Ante esas y otras tantas advertencias, algo me parece evidente y digno de ser tomado en consideración. Estamos a tiempo de no repetir errores del pasado reciente. No debemos permitirnos -como generación humana- que nos pase con la IA, lo acontecido con las redes sociales. Con estas, procedimos de manera incauta, desprovista de crítica e imaginación. Luego de establecido su dominio, y permeada la vida cotidiana de miles de millones de personas por las susodichas redes, no hemos logrado desenredarnos ni responder del todo con responsabilidad a sus consecuencias imprevistas: entre muchas otras, minar la verdad, la objetividad y la confianza, tanto institucional como interpersonal, entre los unos, los otros y los de más allá.

De ahí que, si se aprende a caminar, levantando los pies, en el ámbito de la IA, procede esta conclusión:

La popularización de la IA, sin red normativa que obstaculice, desde un sinfín de desvaríos, hasta el dopaje de conciencia o el mero terrorismo, necesariamente requiere en lo sucesivo cierta orientación;

Y, por ende, dos principios operativos que nos devuelven al mundo real de los actos propiamente dichos humanos:

1º. Para nosotros, exponentes del género humano, nuestra capacidad de comprender el mundo, incluidos nosotros mismos en él, nos ofrece el privilegio de mejorarlo, y no el derecho de empeorarlo y/o destruirlo.

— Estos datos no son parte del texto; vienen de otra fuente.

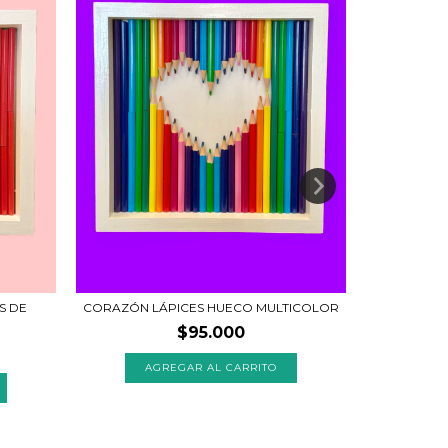
S DE
CORAZÓN LÁPICES HUECO MULTICOLOR
$95.000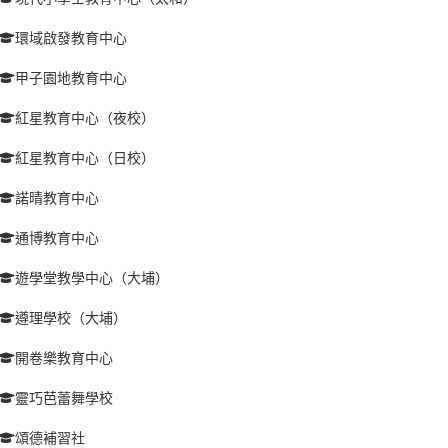
環域啟發教育中心
甲子園地教育中心
紅星教育中心（夜校）
紅星教育中心（日校）
諾晴教育中心
通博教育中心
遊學堂教學中心（大埔）
遵理學校（大埔）
開卷樂教育中心
靈巧芭蕾舞學校
頌德補習社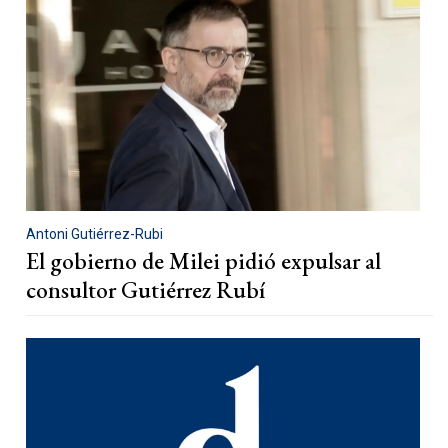
Antoni Gutiérrez-Rubi
El gobierno de Milei pidió expulsar al
consultor Gutiérrez Rubí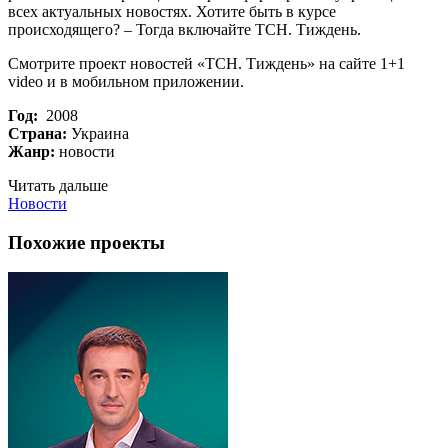
всех актуальных новостях. Хотите быть в курсе
происходящего? – Тогда включайте ТСН. Тиждень.
Смотрите проект новостей «ТСН. Тиждень» на сайте 1+1
video и в мобильном приложении.
Год:
2008
Страна:
Украина
Жанр:
новости
Читать дальше
Новости
Похожие проекты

2º. Dada la preocupación de que la IA se vuelva a sí misma superinteligente, se autoprograme y defina sus propias metas -de forma tal que la naturaleza y la condición cultural de los seres humanos se vean puestas en situación de jaque mate por efecto de un entorno cada vez más artificial- tenemos estas opciones:

2.a Laissez faire y que se imponga dicho mate; o,

2.b Corregir aquel entorno amenazante a la luz de la ética, así como de la eticidad objetiva que ella implica.

Aun cuando Harari yerra al concluir en una de sus obras maestras, Sapiens, que este no sabe hacia dónde lo encamina su progreso, avizoro que el mejor antídoto para evitar tan supina ignorancia es corregir tan irracional comportamiento, dotándolo de cierta teleología aristotélica, al mismo tiempo que de una brújula ética dotada de principios más acertados y respetados.

El autor es Profesor-Investigador del Centro de Estudios P. Alemán, SJ., de la PUCMM.